Sens. Dianne Feinstein (D-CA) and Gordon Smith (R-OR) introduced last week the first bipartisan legislation aimed at restoring price stability and reliability in the western electricity and natural gas markets.
Within 60 days of enactment, the bill directs the Federal Energy Regulatory Commission to impose temporary “just and reasonable” rate caps or cost-based rates on wholesale power transactions in out-of-control western energy markets for as long as two years. It also proposes re-instituting price caps on short-term gas transportation in the secondary market to California, would require gas sellers to state separately the transportation and commodity components associated with their bundled “gray market” transactions.

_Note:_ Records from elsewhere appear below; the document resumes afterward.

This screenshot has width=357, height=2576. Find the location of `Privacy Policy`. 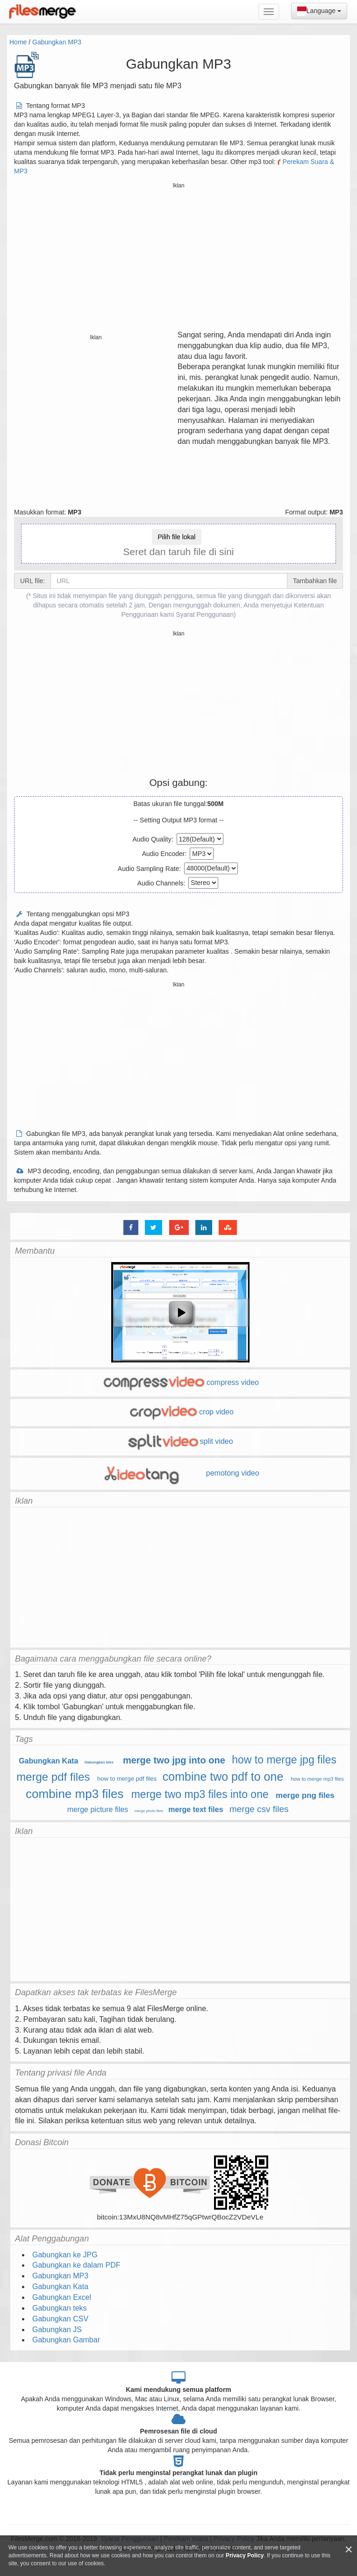 Privacy Policy is located at coordinates (245, 2555).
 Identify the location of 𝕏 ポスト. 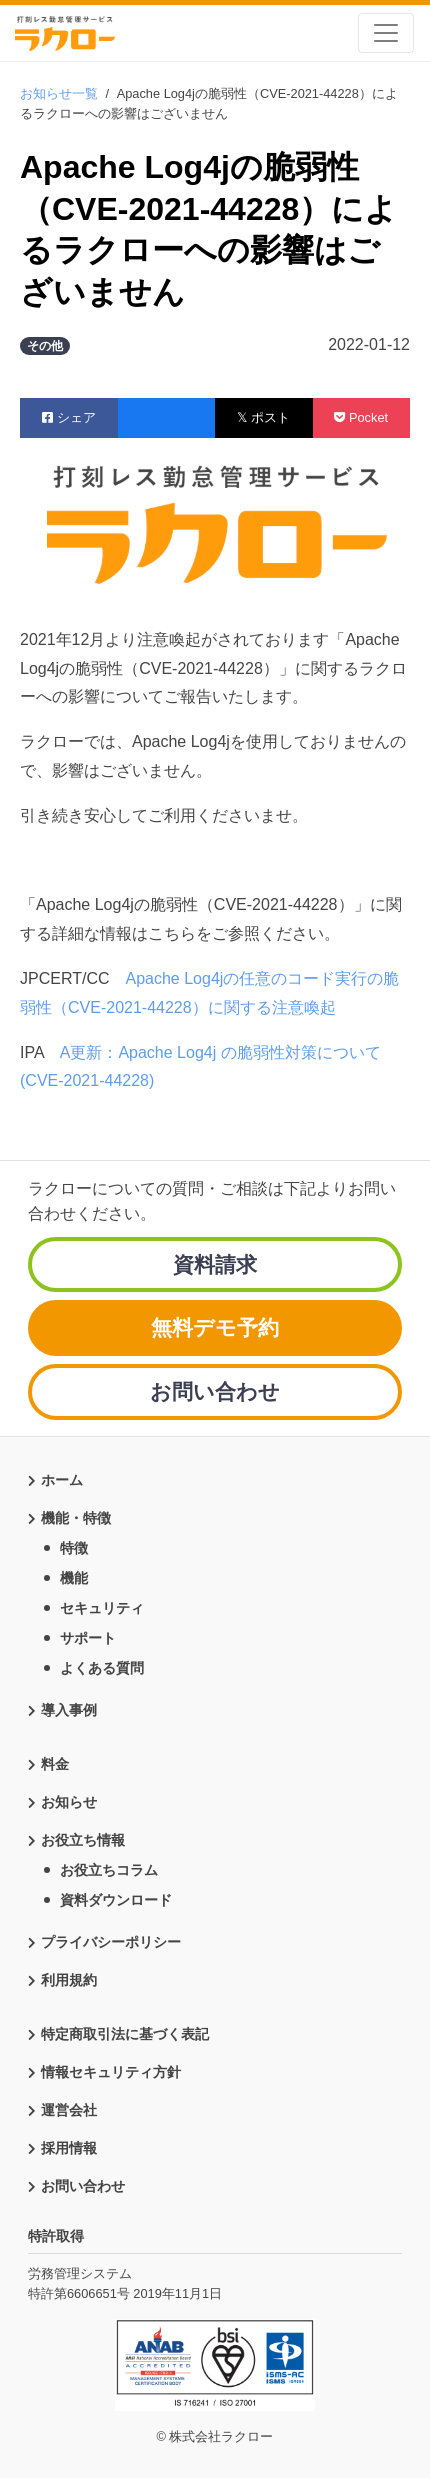 (263, 417).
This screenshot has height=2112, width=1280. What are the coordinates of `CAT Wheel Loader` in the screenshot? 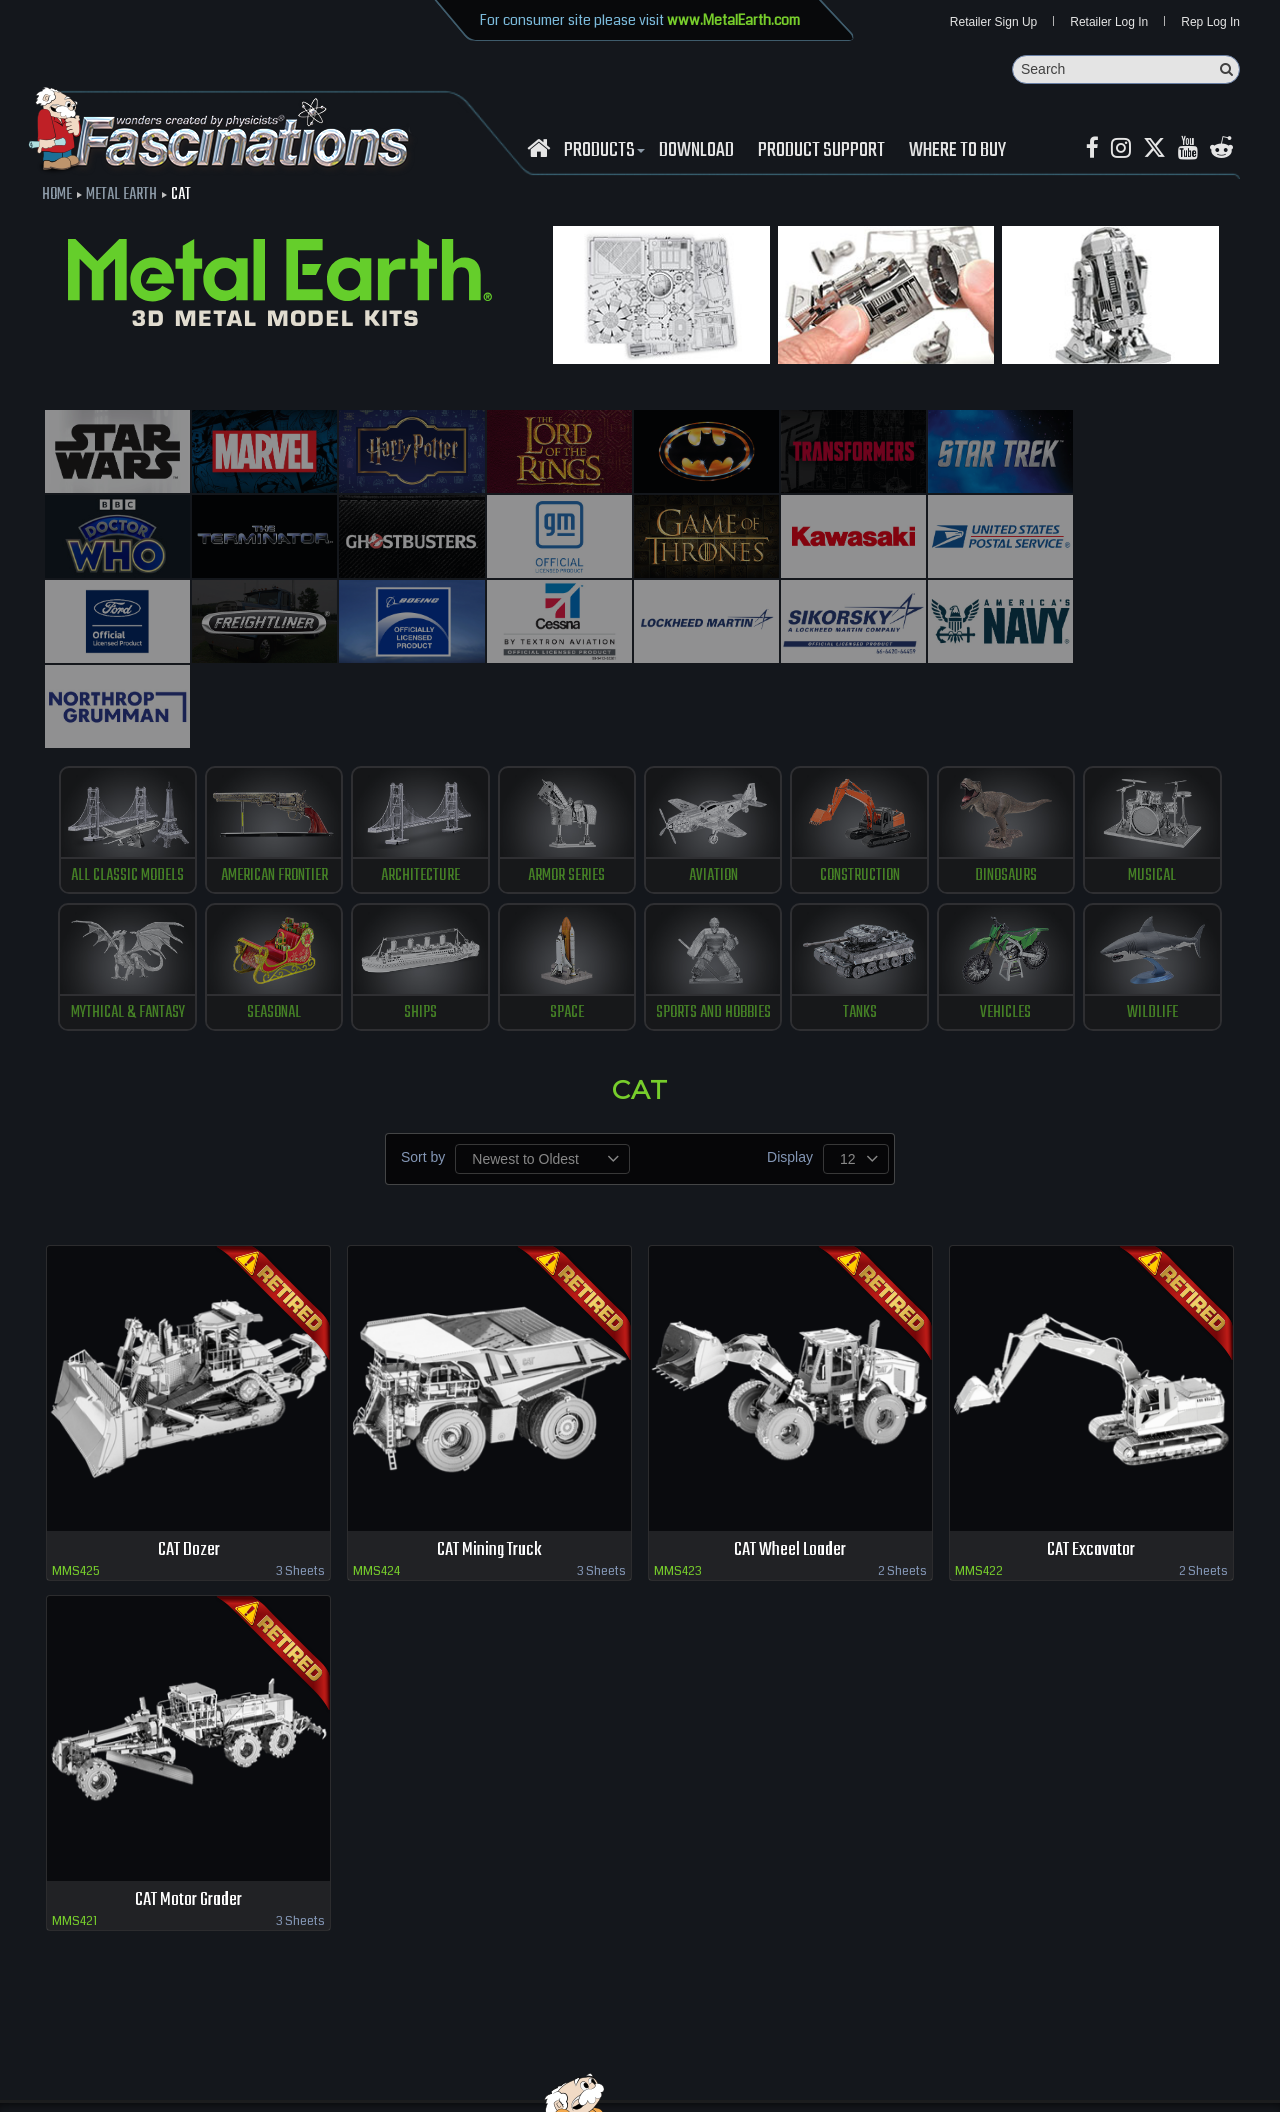 It's located at (790, 1464).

“We are bringing…this legislation because FERC has not fulfilled its responsibility” under federal law, said Feinstein. The bill “is designed to force FERC to do its job so that the financial crisis does not get any worse than it already is.”
The legislation seeks to provide the price-control relief to power consumers in the 11 states that make up the Western Systems Coordinating Council (WSCC) — Arizona, California, Colorado, Idaho, Montana, Nevada, New Mexico, Oregon, Utah, Wyoming and Washington. The power price caps or cost-based rates would remain in effect until either the western power markets achieve “just and reasonable” rates or until March 1, 2003, whichever comes first.
Other Democratic co-sponsors of the legislation include Sens. Joe Lieberman (D-CT), Maria Cantwell (D-WA) and Patty Murray (D-WA).
Unlike prior proposed measures, the power-price controls advocated in the Feinstein-Smith bill will not apply in western states that refuse to allow regulated utilities to pass their wholesale electric costs through to consumers at the retail level. California’s prohibition against the passthrough of wholesale costs to the retail level has been blamed for the financial problems of the state’s investor-owned utilities.
The legislation also addresses the rapid escalation in gas transportation costs in the California market. It directs FERC to end its two-year experimental suspension of the rate cap on short-term transportation. Since February 2000, when the Commission began the experiment, “we [in California] have seen the price of gas climb 400% in Southern California,” she said.
At the present time, the price of natural gas in southern California is about three times the cost of gas in New Mexico ($15/Dth versus $5/Dth), Feinstein noted. When transportation costs were capped, the difference was never more than about 70 cents, she claimed.
Although the legislation marks the first bipartisan support for price controls in Congress, Republicans on the Senate Energy and Natural Resources Committee, of which Feinstein and Smith are members, and the Bush administration have signaled that the bill will face a tough battle ahead.
In a related development, Feinstein said she has made a third written request to discuss the California energy crisis with President Bush. Her two prior requests have gone unanswered, she noted. The latest request is “all the more important.” she noted, in light of a recent letter to Bush from Dynegy Inc. in which CEO Chuck Watson made clear his company’s opposition to price caps in the California electric market.
“Rather than focusing primarily on increasing supply, decreasing demand, and restoring credit and credibility in its energy markets, the state [California] appears to be pursuing a course of action that is characterized by politically motivated intervention and protectionism,” Watson wrote on April 5 to the president. Energy Secretary Spencer Abraham recently noted the Bush administration believed the “fundamental problem in California is a shortage of supply and that price caps would in no way solve the shortage.” Said Watson, “I could not agree more.”
In other action, Sen. Murray called on FERC to also consider refunds for the Northwest electric market. “I cannot accept the Commission take [refund] action in California alone while ignoring potentially equally unjust power rates in the Northwest simply because it is outside the scope of the investigation or it is deemed ‘complex,'” she wrote in a recent letter to FERC Chairman Curt Hebert.
In recent articles published in The Seattle Times, Murray noted the Northwest wholesale market averaged $267/MWh, which is 16% higher than the average price in northern California and 28% higher than southern California.